Directions for this task: In the records below, find the line with "facilitate comm" and repeat exactly every line from it through the line with "insight into". Pictures stay out.

────

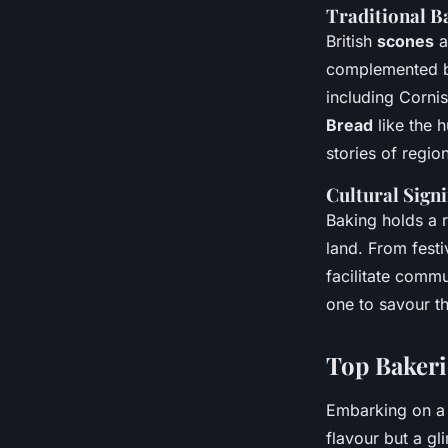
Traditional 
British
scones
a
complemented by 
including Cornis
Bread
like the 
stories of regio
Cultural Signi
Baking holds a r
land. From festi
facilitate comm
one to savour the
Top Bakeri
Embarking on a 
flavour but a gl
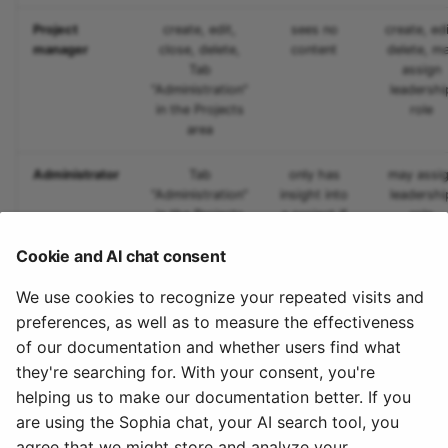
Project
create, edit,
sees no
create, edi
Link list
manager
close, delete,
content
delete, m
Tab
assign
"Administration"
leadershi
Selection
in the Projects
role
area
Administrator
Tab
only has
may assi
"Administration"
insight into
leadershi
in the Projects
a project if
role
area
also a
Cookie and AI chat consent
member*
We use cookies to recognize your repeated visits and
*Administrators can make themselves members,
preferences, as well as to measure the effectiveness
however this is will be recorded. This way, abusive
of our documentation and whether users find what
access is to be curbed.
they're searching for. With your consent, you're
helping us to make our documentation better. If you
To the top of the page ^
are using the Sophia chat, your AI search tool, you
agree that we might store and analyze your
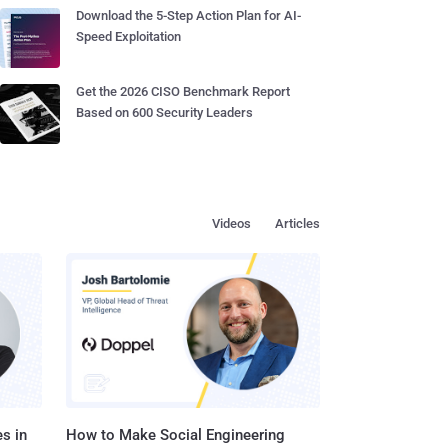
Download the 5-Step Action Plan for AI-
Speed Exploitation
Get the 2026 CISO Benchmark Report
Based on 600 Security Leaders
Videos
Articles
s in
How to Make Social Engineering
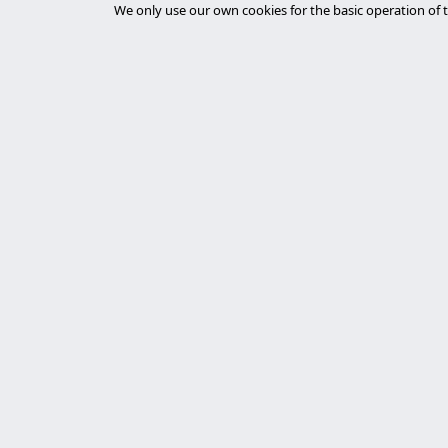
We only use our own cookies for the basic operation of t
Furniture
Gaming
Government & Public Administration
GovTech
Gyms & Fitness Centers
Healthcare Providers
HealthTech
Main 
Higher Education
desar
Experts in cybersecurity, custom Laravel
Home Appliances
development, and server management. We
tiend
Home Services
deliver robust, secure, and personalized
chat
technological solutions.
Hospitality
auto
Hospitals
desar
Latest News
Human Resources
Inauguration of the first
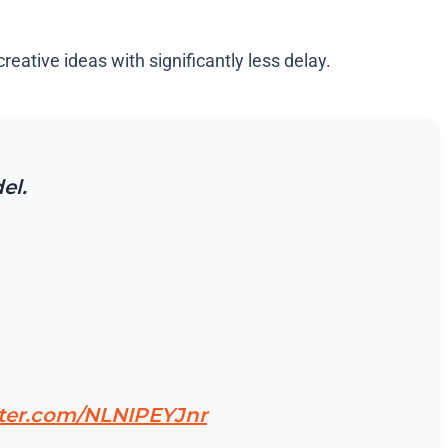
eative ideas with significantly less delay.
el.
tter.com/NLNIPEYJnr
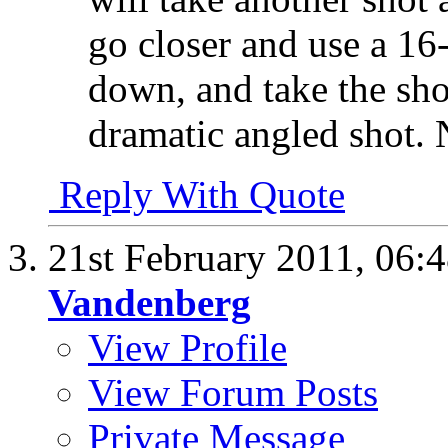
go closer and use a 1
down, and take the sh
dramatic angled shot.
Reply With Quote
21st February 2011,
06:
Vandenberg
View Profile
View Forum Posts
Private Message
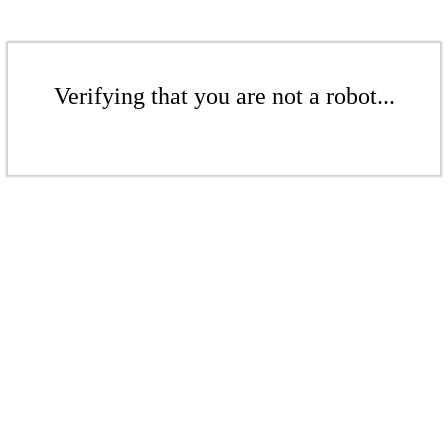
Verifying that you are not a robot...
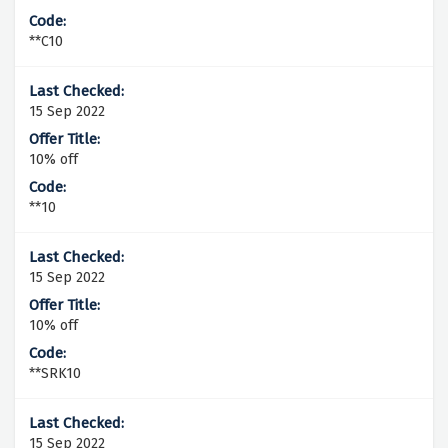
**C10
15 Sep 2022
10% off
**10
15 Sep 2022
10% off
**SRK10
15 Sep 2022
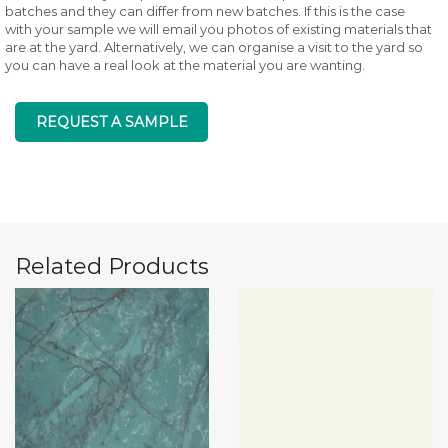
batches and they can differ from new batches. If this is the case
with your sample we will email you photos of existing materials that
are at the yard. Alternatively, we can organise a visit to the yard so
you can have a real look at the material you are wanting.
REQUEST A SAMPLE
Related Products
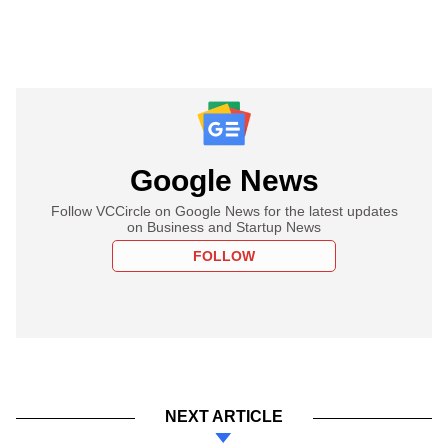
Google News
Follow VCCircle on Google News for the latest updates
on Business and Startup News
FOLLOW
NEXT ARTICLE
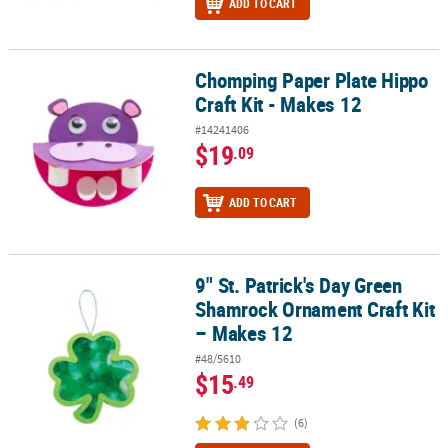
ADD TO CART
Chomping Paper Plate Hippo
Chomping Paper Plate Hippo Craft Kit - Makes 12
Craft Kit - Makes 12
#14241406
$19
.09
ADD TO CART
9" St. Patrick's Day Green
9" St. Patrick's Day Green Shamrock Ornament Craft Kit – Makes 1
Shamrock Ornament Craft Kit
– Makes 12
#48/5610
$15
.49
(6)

────

Result of the task:
facilitate comm
one to savour the
Top Bakeri
Embarking on a 
flavour but a gl
Project
create, edit,
sees no
create, edi
Link list
manager
close, delete,
content
delete, m
Tab
assign
"Administration"
leadershi
Selection
in the Projects
role
area
Administrator
Tab
only has
may assi
"Administration"
insight into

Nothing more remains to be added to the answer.